#### [WHAT THIS TASK INVOLVES]
Restate the whole listing below word for word and keep the images out.

#### [DATASET EXCERPTS]
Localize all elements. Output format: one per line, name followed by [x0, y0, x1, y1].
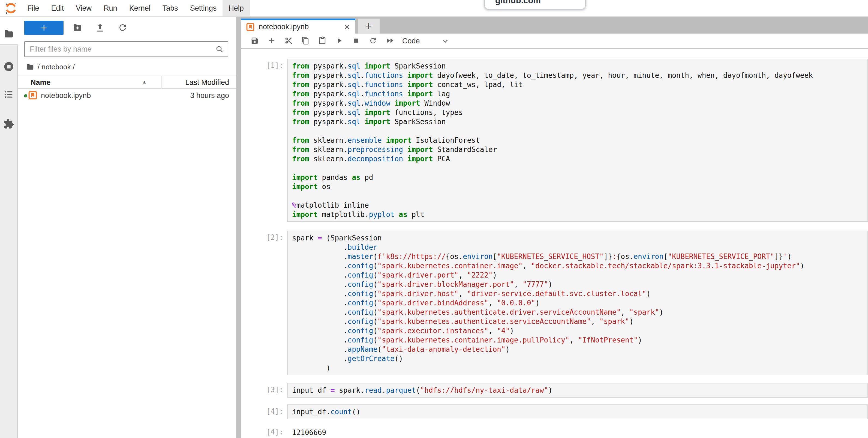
code-line	[292, 164, 867, 173]
cell-editor[interactable]: spark = (SparkSession .builder .master(f…	[287, 231, 868, 375]
execution-count: [4]:	[241, 404, 287, 415]
restart-kernel-button[interactable]	[365, 35, 381, 47]
sidebar-tab-table-of-contents[interactable]	[0, 86, 18, 103]
sidebar-tab-file-browser[interactable]	[0, 25, 18, 42]
code-line: )	[292, 363, 867, 373]
column-header-name[interactable]: Name	[31, 78, 51, 87]
code-line: from pyspark.sql import SparkSession	[292, 61, 867, 71]
notebook-toolbar: Code	[241, 34, 868, 49]
new-tab-button[interactable]: +	[358, 19, 380, 34]
breadcrumb-path[interactable]: / notebook /	[38, 63, 75, 71]
code-line: from pyspark.sql.functions import dayofw…	[292, 71, 867, 80]
sort-ascending-icon: ▲	[142, 80, 147, 85]
execution-count: [2]:	[241, 231, 287, 241]
notebook-icon	[28, 91, 37, 99]
cell-editor[interactable]: input_df = spark.read.parquet("hdfs://hd…	[287, 383, 868, 398]
code-line: .appName("taxi-data-anomaly-detection")	[292, 345, 867, 354]
code-line: .config("spark.kubernetes.container.imag…	[292, 335, 867, 345]
chevron-down-icon[interactable]	[441, 37, 450, 45]
code-line: .config("spark.kubernetes.authenticate.d…	[292, 308, 867, 317]
execution-count: [1]:	[241, 59, 287, 69]
code-line: input_df = spark.read.parquet("hdfs://hd…	[292, 386, 867, 395]
column-header-last-modified[interactable]: Last Modified	[185, 78, 229, 87]
file-last-modified: 3 hours ago	[190, 91, 229, 100]
code-line: .master(f'k8s://https://{os.environ["KUB…	[292, 252, 867, 261]
tab-notebook-ipynb[interactable]: notebook.ipynb×	[241, 19, 355, 34]
cell-editor[interactable]: input_df.count()	[287, 404, 868, 419]
menu-item-view[interactable]: View	[70, 0, 98, 17]
list-icon	[3, 89, 14, 100]
code-line: from pyspark.sql.window import Window	[292, 98, 867, 108]
code-line: input_df.count()	[292, 407, 867, 416]
copy-cells-button[interactable]	[297, 35, 314, 47]
code-cell: [4]:input_df.count()	[241, 404, 868, 419]
menu-item-edit[interactable]: Edit	[45, 0, 70, 17]
code-line: import matplotlib.pyplot as plt	[292, 210, 867, 219]
notebook-icon	[246, 23, 254, 31]
menu-item-help[interactable]: Help	[222, 0, 250, 17]
refresh-button[interactable]	[117, 22, 129, 34]
code-line: from sklearn.ensemble import IsolationFo…	[292, 136, 867, 145]
fast-forward-icon	[386, 36, 394, 46]
code-line: import os	[292, 182, 867, 191]
browser-popup: github.com	[484, 0, 586, 9]
main-dock-panel: notebook.ipynb×+ Code [1]:from pyspark.s…	[241, 17, 868, 438]
code-line: .config("spark.driver.port", "2222")	[292, 270, 867, 280]
restart-run-all-button[interactable]	[381, 35, 398, 47]
save-button[interactable]	[246, 35, 263, 47]
activity-bar-background	[0, 45, 18, 438]
copy-icon	[301, 36, 310, 46]
sidebar-tab-running-sessions[interactable]	[0, 58, 18, 75]
upload-button[interactable]	[94, 22, 106, 34]
menu-item-file[interactable]: File	[21, 0, 45, 17]
run-cell-button[interactable]	[331, 35, 348, 47]
add-cell-button[interactable]	[263, 35, 280, 47]
add-cell-icon	[268, 36, 276, 46]
home-folder-icon[interactable]	[26, 63, 34, 71]
upload-icon	[95, 23, 105, 33]
menu-item-kernel[interactable]: Kernel	[123, 0, 157, 17]
paste-icon	[318, 36, 327, 46]
puzzle-icon	[3, 118, 14, 129]
stop-circle-icon	[3, 61, 14, 72]
code-line: from sklearn.preprocessing import Standa…	[292, 145, 867, 154]
new-folder-button[interactable]	[71, 22, 84, 34]
restart-icon	[369, 36, 377, 46]
popup-text: github.com	[495, 0, 541, 5]
paste-cells-button[interactable]	[314, 35, 331, 47]
cut-cells-button[interactable]	[280, 35, 297, 47]
code-cell: [1]:from pyspark.sql import SparkSession…	[241, 59, 868, 222]
execution-count: [3]:	[241, 383, 287, 394]
sidebar-tab-extension-manager[interactable]	[0, 115, 18, 133]
cell-editor[interactable]: from pyspark.sql import SparkSessionfrom…	[287, 59, 868, 222]
filter-box	[24, 41, 228, 57]
code-line: import pandas as pd	[292, 173, 867, 182]
code-cell: [3]:input_df = spark.read.parquet("hdfs:…	[241, 383, 868, 398]
code-line: .builder	[292, 243, 867, 252]
column-divider	[161, 76, 162, 89]
menu-item-run[interactable]: Run	[98, 0, 123, 17]
output-prompt: [4]:	[241, 425, 287, 436]
panel-splitter[interactable]	[236, 17, 241, 438]
new-folder-icon	[72, 23, 82, 33]
menu-item-tabs[interactable]: Tabs	[157, 0, 184, 17]
file-row[interactable]: notebook.ipynb3 hours ago	[18, 89, 236, 103]
code-line: .config("spark.executor.instances", "4")	[292, 326, 867, 335]
code-line: spark = (SparkSession	[292, 233, 867, 243]
file-list-header: Name ▲ Last Modified	[18, 76, 236, 89]
code-line: %matplotlib inline	[292, 201, 867, 210]
save-icon	[251, 36, 259, 46]
menu-item-settings[interactable]: Settings	[184, 0, 223, 17]
filter-files-input[interactable]	[25, 42, 228, 57]
output-text: 12106669	[287, 425, 868, 437]
cut-icon	[284, 36, 292, 46]
output-area: [4]:12106669	[241, 425, 868, 437]
interrupt-kernel-button[interactable]	[348, 35, 365, 47]
code-line: from pyspark.sql import functions, types	[292, 108, 867, 117]
new-launcher-button[interactable]: +	[24, 21, 64, 35]
code-cell: [2]:spark = (SparkSession .builder .mast…	[241, 231, 868, 375]
close-icon[interactable]: ×	[344, 22, 350, 32]
code-line: .config("spark.kubernetes.authenticate.s…	[292, 317, 867, 326]
jupyter-logo-icon	[4, 2, 18, 15]
cell-type-dropdown[interactable]: Code	[402, 37, 420, 45]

#### [TASK RESPONSE]
Localize all elements. Output format: one per line, name followed by [x0, y0, x1, y1].
code-line	[292, 164, 867, 173]
cell-editor[interactable]: spark = (SparkSession .builder .master(f…	[287, 231, 868, 375]
execution-count: [4]:	[241, 404, 287, 415]
restart-kernel-button[interactable]	[365, 35, 381, 47]
sidebar-tab-table-of-contents[interactable]	[0, 86, 18, 103]
sidebar-tab-file-browser[interactable]	[0, 25, 18, 42]
code-line: )	[292, 363, 867, 373]
column-header-name[interactable]: Name	[31, 78, 51, 87]
code-line: from pyspark.sql import SparkSession	[292, 61, 867, 71]
notebook-toolbar: Code	[241, 34, 868, 49]
new-tab-button[interactable]: +	[358, 19, 380, 34]
breadcrumb-path[interactable]: / notebook /	[38, 63, 75, 71]
code-line: from pyspark.sql.functions import dayofw…	[292, 71, 867, 80]
sort-ascending-icon: ▲	[142, 80, 147, 85]
execution-count: [2]:	[241, 231, 287, 241]
notebook-icon	[28, 91, 37, 99]
cell-editor[interactable]: input_df = spark.read.parquet("hdfs://hd…	[287, 383, 868, 398]
code-line: .appName("taxi-data-anomaly-detection")	[292, 345, 867, 354]
code-line: .config("spark.kubernetes.container.imag…	[292, 335, 867, 345]
chevron-down-icon[interactable]	[441, 37, 450, 45]
code-line: .config("spark.kubernetes.authenticate.d…	[292, 308, 867, 317]
execution-count: [1]:	[241, 59, 287, 69]
code-line: input_df = spark.read.parquet("hdfs://hd…	[292, 386, 867, 395]
column-header-last-modified[interactable]: Last Modified	[185, 78, 229, 87]
file-last-modified: 3 hours ago	[190, 91, 229, 100]
code-line: .master(f'k8s://https://{os.environ["KUB…	[292, 252, 867, 261]
tab-notebook-ipynb[interactable]: notebook.ipynb×	[241, 19, 355, 34]
cell-editor[interactable]: input_df.count()	[287, 404, 868, 419]
menu-item-view[interactable]: View	[70, 0, 98, 17]
list-icon	[3, 89, 14, 100]
code-line: from pyspark.sql.window import Window	[292, 98, 867, 108]
code-line: input_df.count()	[292, 407, 867, 416]
copy-cells-button[interactable]	[297, 35, 314, 47]
code-cell: [4]:input_df.count()	[241, 404, 868, 419]
menu-item-edit[interactable]: Edit	[45, 0, 70, 17]
code-line: import matplotlib.pyplot as plt	[292, 210, 867, 219]
notebook-icon	[246, 23, 254, 31]
menu-item-help[interactable]: Help	[222, 0, 250, 17]
refresh-button[interactable]	[117, 22, 129, 34]
code-line: from sklearn.ensemble import IsolationFo…	[292, 136, 867, 145]
fast-forward-icon	[386, 36, 394, 46]
code-line: import os	[292, 182, 867, 191]
browser-popup: github.com	[484, 0, 586, 9]
main-dock-panel: notebook.ipynb×+ Code [1]:from pyspark.s…	[241, 17, 868, 438]
code-line: .config("spark.driver.port", "2222")	[292, 270, 867, 280]
restart-run-all-button[interactable]	[381, 35, 398, 47]
save-button[interactable]	[246, 35, 263, 47]
activity-bar-background	[0, 45, 18, 438]
copy-icon	[301, 36, 310, 46]
sidebar-tab-running-sessions[interactable]	[0, 58, 18, 75]
upload-button[interactable]	[94, 22, 106, 34]
menu-item-file[interactable]: File	[21, 0, 45, 17]
run-cell-button[interactable]	[331, 35, 348, 47]
add-cell-button[interactable]	[263, 35, 280, 47]
add-cell-icon	[268, 36, 276, 46]
home-folder-icon[interactable]	[26, 63, 34, 71]
upload-icon	[95, 23, 105, 33]
menu-item-kernel[interactable]: Kernel	[123, 0, 157, 17]
paste-icon	[318, 36, 327, 46]
puzzle-icon	[3, 118, 14, 129]
stop-circle-icon	[3, 61, 14, 72]
code-line: from sklearn.preprocessing import Standa…	[292, 145, 867, 154]
new-folder-button[interactable]	[71, 22, 84, 34]
restart-icon	[369, 36, 377, 46]
popup-text: github.com	[495, 0, 541, 5]
paste-cells-button[interactable]	[314, 35, 331, 47]
cut-cells-button[interactable]	[280, 35, 297, 47]
code-cell: [1]:from pyspark.sql import SparkSession…	[241, 59, 868, 222]
execution-count: [3]:	[241, 383, 287, 394]
sidebar-tab-extension-manager[interactable]	[0, 115, 18, 133]
cell-editor[interactable]: from pyspark.sql import SparkSessionfrom…	[287, 59, 868, 222]
filter-box	[24, 41, 228, 57]
code-line: import pandas as pd	[292, 173, 867, 182]
code-cell: [3]:input_df = spark.read.parquet("hdfs:…	[241, 383, 868, 398]
code-line: .builder	[292, 243, 867, 252]
column-divider	[161, 76, 162, 89]
menu-item-run[interactable]: Run	[98, 0, 123, 17]
output-prompt: [4]:	[241, 425, 287, 436]
panel-splitter[interactable]	[236, 17, 241, 438]
new-folder-icon	[72, 23, 82, 33]
menu-item-tabs[interactable]: Tabs	[157, 0, 184, 17]
file-row[interactable]: notebook.ipynb3 hours ago	[18, 89, 236, 103]
code-line: .config("spark.executor.instances", "4")	[292, 326, 867, 335]
code-line: spark = (SparkSession	[292, 233, 867, 243]
file-list-header: Name ▲ Last Modified	[18, 76, 236, 89]
code-line: %matplotlib inline	[292, 201, 867, 210]
save-icon	[251, 36, 259, 46]
menu-item-settings[interactable]: Settings	[184, 0, 223, 17]
filter-files-input[interactable]	[25, 42, 228, 57]
output-text: 12106669	[287, 425, 868, 437]
cut-icon	[284, 36, 292, 46]
output-area: [4]:12106669	[241, 425, 868, 437]
interrupt-kernel-button[interactable]	[348, 35, 365, 47]
code-line: from pyspark.sql import functions, types	[292, 108, 867, 117]
new-launcher-button[interactable]: +	[24, 21, 64, 35]
code-cell: [2]:spark = (SparkSession .builder .mast…	[241, 231, 868, 375]
close-icon[interactable]: ×	[344, 22, 350, 32]
code-line: .config("spark.kubernetes.authenticate.s…	[292, 317, 867, 326]
jupyter-logo-icon	[4, 2, 18, 15]
cell-type-dropdown[interactable]: Code	[402, 37, 420, 45]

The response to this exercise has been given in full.